**Data for this task:**
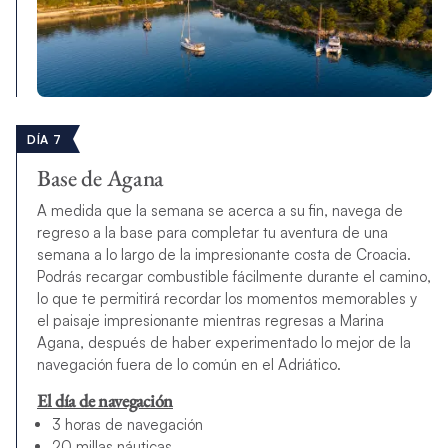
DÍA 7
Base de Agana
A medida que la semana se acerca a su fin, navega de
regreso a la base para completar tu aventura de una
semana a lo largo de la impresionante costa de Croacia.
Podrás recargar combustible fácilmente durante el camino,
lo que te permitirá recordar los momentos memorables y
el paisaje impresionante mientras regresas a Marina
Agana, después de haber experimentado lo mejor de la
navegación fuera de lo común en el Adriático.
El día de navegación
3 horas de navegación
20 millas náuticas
* * *
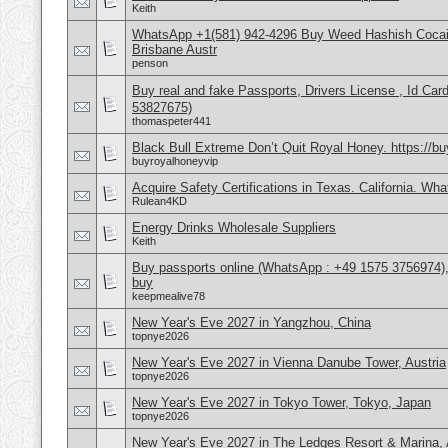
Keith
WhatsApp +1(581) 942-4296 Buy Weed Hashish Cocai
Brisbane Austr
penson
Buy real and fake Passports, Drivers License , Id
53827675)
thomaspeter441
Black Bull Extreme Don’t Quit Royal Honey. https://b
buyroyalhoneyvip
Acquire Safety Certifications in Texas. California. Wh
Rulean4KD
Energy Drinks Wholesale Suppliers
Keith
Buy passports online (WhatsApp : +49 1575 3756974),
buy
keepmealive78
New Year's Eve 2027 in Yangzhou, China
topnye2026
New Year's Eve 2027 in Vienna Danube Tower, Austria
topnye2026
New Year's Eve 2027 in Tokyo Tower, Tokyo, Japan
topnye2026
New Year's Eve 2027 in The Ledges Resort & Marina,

**Required work:** Using the data above, reproduce exactly the lines between those holding "Agana, después de" and "20 millas náuticas", inclusive, and no others.

**Output of the exercise:**
Agana, después de haber experimentado lo mejor de la
navegación fuera de lo común en el Adriático.
El día de navegación
3 horas de navegación
20 millas náuticas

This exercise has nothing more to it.